The Business Times

Asia: Stocks up after Greece deal, Yellen boosts dollar

Published Thu, Jul 16, 2015 · 02:35 AM

[HONG KONG] Asian markets rose Thursday as Greek MPs voted in favour of an austerity-laden bailout package, while the dollar extended gains after Federal Reserve chief Janet Yellen reaffirmed a US interest rate hike by year end.

Volatility returned to Shanghai and Hong Kong as better-than-expected growth data reduced the chances of fresh economy-boosting measures from Beijing, while there are fears a recent rout in mainland markets could resume.

Tokyo rose 0.42 per cent, Sydney added 0.82 per cent and Seoul was 0.17 per cent higher, while Singapore tacked on 0.50 per cent and Taipei gained 0.20 per cent.

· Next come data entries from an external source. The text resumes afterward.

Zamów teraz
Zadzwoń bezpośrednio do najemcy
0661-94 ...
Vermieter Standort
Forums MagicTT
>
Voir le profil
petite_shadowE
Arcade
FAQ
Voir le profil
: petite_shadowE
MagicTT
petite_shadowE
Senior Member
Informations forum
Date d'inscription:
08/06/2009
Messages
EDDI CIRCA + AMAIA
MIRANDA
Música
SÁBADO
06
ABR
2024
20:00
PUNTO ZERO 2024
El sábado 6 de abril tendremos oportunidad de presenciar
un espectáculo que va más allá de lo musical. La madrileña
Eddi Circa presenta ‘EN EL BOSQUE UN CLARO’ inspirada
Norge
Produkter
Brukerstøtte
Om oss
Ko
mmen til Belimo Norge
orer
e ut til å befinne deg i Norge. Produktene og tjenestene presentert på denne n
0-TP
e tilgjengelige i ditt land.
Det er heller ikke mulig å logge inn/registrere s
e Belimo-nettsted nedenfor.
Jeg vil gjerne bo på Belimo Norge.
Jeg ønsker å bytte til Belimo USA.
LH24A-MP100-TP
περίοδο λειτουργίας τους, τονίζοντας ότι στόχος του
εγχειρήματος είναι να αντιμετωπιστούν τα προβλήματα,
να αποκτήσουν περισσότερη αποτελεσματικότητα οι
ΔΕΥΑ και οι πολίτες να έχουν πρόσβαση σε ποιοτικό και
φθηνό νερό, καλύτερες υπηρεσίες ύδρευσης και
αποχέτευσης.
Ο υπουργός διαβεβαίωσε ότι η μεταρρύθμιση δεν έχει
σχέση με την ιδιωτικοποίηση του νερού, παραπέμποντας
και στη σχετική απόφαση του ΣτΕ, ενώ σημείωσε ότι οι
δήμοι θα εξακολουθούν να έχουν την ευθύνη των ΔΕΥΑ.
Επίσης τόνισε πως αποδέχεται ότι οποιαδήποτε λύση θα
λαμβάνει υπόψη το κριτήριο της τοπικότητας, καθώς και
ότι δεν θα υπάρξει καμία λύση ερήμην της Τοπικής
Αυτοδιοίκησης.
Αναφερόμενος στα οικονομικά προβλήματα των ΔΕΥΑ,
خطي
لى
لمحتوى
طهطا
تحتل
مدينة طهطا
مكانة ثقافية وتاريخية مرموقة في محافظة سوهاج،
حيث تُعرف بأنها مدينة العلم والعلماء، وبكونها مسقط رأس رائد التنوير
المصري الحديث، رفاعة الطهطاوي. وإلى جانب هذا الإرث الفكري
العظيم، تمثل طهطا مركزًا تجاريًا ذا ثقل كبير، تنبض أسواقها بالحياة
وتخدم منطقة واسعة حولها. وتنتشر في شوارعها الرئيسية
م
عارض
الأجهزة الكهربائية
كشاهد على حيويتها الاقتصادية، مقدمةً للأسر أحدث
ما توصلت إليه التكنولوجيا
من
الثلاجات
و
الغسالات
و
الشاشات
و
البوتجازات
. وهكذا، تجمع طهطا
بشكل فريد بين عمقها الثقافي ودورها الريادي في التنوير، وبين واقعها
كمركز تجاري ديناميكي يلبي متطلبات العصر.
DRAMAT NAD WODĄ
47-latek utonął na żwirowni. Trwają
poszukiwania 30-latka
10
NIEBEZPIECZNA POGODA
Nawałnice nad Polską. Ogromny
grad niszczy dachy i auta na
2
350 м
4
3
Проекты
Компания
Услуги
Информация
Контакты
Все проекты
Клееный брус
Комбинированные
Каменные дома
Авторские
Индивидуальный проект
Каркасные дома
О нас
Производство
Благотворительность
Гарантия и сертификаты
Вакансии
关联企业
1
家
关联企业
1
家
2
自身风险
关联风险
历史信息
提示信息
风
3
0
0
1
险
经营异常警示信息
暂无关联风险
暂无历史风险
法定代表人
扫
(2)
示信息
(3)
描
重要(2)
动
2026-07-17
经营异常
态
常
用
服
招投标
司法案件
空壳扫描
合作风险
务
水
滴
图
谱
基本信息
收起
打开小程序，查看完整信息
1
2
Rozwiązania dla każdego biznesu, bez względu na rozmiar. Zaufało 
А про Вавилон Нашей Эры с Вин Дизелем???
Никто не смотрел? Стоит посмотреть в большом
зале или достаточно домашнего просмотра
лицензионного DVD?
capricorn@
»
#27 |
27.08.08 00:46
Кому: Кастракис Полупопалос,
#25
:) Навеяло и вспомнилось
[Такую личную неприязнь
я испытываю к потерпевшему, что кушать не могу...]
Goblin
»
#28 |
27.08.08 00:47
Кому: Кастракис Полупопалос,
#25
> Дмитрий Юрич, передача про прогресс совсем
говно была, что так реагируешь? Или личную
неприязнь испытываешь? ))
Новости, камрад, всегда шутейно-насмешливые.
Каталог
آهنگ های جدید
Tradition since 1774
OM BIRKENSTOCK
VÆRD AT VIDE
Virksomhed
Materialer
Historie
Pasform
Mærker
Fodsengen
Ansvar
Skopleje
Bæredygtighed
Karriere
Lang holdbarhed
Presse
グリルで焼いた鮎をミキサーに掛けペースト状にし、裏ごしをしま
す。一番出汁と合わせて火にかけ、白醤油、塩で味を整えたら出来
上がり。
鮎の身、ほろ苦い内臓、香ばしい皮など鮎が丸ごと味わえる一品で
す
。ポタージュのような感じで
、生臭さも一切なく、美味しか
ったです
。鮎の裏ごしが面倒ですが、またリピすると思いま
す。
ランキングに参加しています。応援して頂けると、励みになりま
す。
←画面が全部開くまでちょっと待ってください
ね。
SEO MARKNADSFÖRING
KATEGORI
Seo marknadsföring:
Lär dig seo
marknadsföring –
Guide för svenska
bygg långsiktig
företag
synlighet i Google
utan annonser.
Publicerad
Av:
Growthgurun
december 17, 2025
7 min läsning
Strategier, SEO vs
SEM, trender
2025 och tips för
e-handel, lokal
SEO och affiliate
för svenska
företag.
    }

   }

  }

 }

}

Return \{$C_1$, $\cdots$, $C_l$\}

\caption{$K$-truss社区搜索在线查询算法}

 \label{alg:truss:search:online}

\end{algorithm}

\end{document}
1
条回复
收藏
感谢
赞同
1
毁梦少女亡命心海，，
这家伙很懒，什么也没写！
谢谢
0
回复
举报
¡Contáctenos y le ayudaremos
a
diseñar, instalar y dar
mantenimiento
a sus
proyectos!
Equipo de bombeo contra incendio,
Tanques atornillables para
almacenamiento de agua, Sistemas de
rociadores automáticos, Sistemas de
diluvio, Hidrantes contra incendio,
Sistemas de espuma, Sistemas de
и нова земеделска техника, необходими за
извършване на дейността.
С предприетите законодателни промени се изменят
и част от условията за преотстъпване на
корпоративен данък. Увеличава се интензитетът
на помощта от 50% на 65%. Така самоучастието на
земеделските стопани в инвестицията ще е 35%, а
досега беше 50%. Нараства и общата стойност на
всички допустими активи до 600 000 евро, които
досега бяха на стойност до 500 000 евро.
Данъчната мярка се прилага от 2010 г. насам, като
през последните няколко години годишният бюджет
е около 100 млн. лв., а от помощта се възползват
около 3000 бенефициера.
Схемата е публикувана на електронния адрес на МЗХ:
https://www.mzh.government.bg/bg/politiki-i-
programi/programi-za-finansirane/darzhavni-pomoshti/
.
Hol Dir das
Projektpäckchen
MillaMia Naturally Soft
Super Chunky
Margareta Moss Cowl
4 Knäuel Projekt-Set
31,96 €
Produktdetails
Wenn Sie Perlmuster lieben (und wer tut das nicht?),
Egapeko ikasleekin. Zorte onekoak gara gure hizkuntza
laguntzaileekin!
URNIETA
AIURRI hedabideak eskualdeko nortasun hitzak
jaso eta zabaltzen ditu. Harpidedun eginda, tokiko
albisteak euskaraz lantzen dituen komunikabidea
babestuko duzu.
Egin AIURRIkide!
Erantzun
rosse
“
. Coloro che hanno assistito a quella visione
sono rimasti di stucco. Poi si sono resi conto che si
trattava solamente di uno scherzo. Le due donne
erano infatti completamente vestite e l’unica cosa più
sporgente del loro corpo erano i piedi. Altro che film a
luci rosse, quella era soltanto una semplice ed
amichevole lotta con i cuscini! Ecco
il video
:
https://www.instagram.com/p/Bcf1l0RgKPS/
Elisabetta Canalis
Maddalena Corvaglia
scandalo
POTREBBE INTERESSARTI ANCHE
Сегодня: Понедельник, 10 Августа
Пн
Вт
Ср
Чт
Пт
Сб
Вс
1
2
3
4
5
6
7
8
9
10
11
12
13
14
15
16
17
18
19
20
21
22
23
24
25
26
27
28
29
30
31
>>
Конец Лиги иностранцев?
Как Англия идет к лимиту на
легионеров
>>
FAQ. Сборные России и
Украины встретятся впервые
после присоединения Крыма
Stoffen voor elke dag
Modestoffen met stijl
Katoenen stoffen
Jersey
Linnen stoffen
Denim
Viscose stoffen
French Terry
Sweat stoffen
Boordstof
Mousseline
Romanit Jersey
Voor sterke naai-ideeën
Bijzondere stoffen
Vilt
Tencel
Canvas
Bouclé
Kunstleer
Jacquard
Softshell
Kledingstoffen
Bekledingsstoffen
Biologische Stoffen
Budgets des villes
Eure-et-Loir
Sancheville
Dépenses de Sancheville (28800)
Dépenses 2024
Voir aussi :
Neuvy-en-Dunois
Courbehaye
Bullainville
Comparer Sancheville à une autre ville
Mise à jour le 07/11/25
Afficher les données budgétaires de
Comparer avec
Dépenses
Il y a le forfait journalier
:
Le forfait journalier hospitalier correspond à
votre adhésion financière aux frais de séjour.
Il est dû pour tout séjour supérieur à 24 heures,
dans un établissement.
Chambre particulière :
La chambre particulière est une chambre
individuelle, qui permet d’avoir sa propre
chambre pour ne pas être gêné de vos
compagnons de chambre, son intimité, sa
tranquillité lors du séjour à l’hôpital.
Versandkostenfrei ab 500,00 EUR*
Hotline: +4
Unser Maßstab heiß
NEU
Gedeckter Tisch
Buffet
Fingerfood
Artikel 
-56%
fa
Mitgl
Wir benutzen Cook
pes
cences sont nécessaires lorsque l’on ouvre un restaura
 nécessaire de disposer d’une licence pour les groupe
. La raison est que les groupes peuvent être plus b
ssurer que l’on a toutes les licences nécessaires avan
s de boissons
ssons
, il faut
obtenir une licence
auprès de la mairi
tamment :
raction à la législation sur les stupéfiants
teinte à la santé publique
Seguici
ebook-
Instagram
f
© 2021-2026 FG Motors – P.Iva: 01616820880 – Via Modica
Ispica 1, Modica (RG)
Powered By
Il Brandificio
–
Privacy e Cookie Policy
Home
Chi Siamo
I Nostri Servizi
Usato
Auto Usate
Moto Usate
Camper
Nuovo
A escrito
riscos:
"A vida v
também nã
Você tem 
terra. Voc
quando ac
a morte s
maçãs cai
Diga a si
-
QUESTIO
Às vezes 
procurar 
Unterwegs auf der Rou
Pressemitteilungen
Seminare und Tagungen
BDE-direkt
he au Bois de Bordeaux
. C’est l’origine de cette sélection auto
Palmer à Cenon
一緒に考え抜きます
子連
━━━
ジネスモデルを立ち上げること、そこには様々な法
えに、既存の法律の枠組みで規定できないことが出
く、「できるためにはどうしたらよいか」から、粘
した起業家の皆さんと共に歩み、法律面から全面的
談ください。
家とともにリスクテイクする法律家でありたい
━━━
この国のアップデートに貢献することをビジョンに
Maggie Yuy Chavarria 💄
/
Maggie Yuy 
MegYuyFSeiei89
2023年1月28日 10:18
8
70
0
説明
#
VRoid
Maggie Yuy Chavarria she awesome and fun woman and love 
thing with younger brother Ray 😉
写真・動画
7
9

Shanghai added 0.43 per cent and Hong Kong was up 0.10 per cent. The two had opened sharply lower in the first few minutes of trade.

Against a backdrop of violence outside parliament, lawmakers in Athens early Thursday voted in favour of the unpopular proposals - including reforming taxes, pensions and labour rules - putting it on the path to a eurozone rescue.

However, while Prime Minister Alexis Tsipras won the day, he suffered a major mutiny in his own party.

Now the agreement must go before the domestic parliaments of some of the other 19 members of the eurozone, with all eyes in particular on EU powerhouse Germany, which is set to vote on Friday.

Only after that can the tough talks to finalise the long-awaited deal, expected to take much of the summer, begin in earnest.

The news pushed the euro higher in early Asian trade, rising to US$1.0963 from US$1.0947 in New York and 135.88 yen from 135.51 yen. However, it soon retreated to US$1.0919 and 135.22 yen later in the morning.

The dollar also firmed to 123.89 yen from 123.79 yen.

The greenback was boosted by Ms Yellen's comments indicating a US rate hike is just around the corner.

In testimony to Congress, Ms Yellen stuck to the position of the Fed policy meeting that a hike would come "at some point this year" if "the economy evolves as we expect".

Her comments came as the Fed's closely watched Beige Book showed the world's number one economy grew in May and June, with all 12 of the bank's districts enjoying expansion.

Most analysts predict a rate rise from record lows either in September or December.

The Dow ended marginally lower, the S&P 500 lost 0.07 per cent and the Nasdaq shed 0.12 percent.

"Macro themes will not and cannot be removed from the headlines," Evan Lucas, a markets strategist in Melbourne at IG Ltd, wrote in an e-mail to clients.

"The fact the grey clouds that are China and Greece have cleared slightly only brings a sharper focus on the biggest macro cloud of 2015 - Fed lift off," he said, according to Bloomberg News.

In Shanghai, shares moved in and out of positive territory, with Wednesday's gross domestic product report unable to settle investors after a month-long plunge wiped 30 per cent off the composite index, amounting to trillions of dollars in valuations.

The sell-off came to an end last week after the government unveiled a series of strict rules to avert a crash.

Oil prices ticked up after sinking Wednesday on fears about the impact of more Iranian crude hitting markets after its landmark nuclear deal.

US benchmark West Texas Intermediate for August delivery rose 22 cents to US$51.63 and Brent crude for August advanced 39 cents to US$57.44 a barrel in morning Asian trade.

Gold fetched US$1,148.08 compared with US$1,154.88 late Wednesday.